## WHAT THIS TASK INVOLVES:
Leave out the pictures and retype everything else in the records below exactly.

###

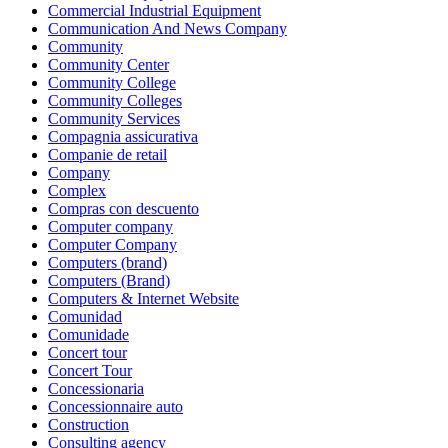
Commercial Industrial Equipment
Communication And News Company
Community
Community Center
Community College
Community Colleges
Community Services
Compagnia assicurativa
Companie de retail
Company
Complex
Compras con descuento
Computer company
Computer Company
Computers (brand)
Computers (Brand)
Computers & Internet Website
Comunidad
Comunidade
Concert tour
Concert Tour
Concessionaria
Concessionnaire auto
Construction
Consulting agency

###

## SOLUTION TO THE PROBLEM:
Commercial Industrial Equipment
Communication And News Company
Community
Community Center
Community College
Community Colleges
Community Services
Compagnia assicurativa
Companie de retail
Company
Complex
Compras con descuento
Computer company
Computer Company
Computers (brand)
Computers (Brand)
Computers & Internet Website
Comunidad
Comunidade
Concert tour
Concert Tour
Concessionaria
Concessionnaire auto
Construction
Consulting agency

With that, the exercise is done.